The Perl Toolchain Summit needs more sponsors. If your company depends on Perl, please support this very important event.

NAME

CGI::Application::Search::Tutorial - How do we use this thing?

DESCRIPTION

Need information on how to setup Swish-e for use with CGI::Application::Search?

Need more information on using the AJAX capabilities of CGI::Application::Search?

Then you've come to the right place

BRIEF SWISH-E TUTORIAL

You can skip this section if you're a Swish-e veteran. Otherwise, read on for a step-by-step guide to adding a search interface to your site using CGI::Application::Search.

Step 1: Install Swish-e

The first thing you need to do is install Swish-e. First, download it from the swish-e site:

   http://swish-e.org

Then unpack it, cd into the directory, build and install:

  tar zxf swish-e-2.4.3.tar.gz
  cd swish-e-2.4.3
  ./configure
  make
  make install

You'll also need to build the Perl module, SWISH::API, which this module uses:

  cd perl
  perl Makefile.PL
  make
  make install

Step 2: Setup a Config File

The first step to setting up a swish-e search engine is writing a config file. Swish-e supports a smorgasborg of configuration options but just a few will get you started.

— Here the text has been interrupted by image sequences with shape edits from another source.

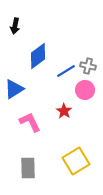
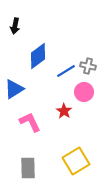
pink circle: moved 1 px left, 2 px down
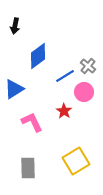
gray cross: rotated 28 degrees clockwise
blue line: moved 1 px left, 5 px down
pink L-shape: moved 2 px right
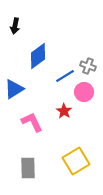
gray cross: rotated 21 degrees counterclockwise
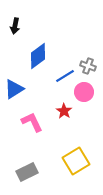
gray rectangle: moved 1 px left, 4 px down; rotated 65 degrees clockwise
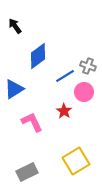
black arrow: rotated 133 degrees clockwise
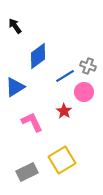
blue triangle: moved 1 px right, 2 px up
yellow square: moved 14 px left, 1 px up
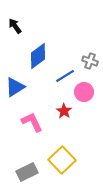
gray cross: moved 2 px right, 5 px up
yellow square: rotated 12 degrees counterclockwise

  # index all HTML files in /path/to/index
  IndexDir /path/to/index
  IndexOnly .html .htm
  IndexContents HTML2 .html .htm

  # C::A::Search needs a description, use the first 1,500 characters
  # of the body
  StoreDescription HTML2 <body> 1500

  # remove doc-root path so links will work on the results page
  ReplaceRules remove /path/to/index

Put the above in a file called swish-e.conf.

NOTE: The above is a very simple swish-e.conf file. To bask in the power and flexibility that is swish-e, please see the official documentation.

Step 3: Run the Indexer

Now that you've got a basic configuration file you can index your site. The corresponding simple command is:

  $ swish-e -v 1 -c swish-e.conf -f /path/to/swishe-index

The last part is the place where Swish-e will write its index. It should be the name of a file in a directory writable by you and readable by your CGI scripts.

Later you'll need to setup the indexer to run from cron, but for now just run it once.

Swish-e has a command-line interface to running searches which you can use to confirm that your index is working. For example, to search for "foo":

  $ swish-e -w foo -f /path/to/swishe-index

If that works you should see some hits (assuming your site contains "foo").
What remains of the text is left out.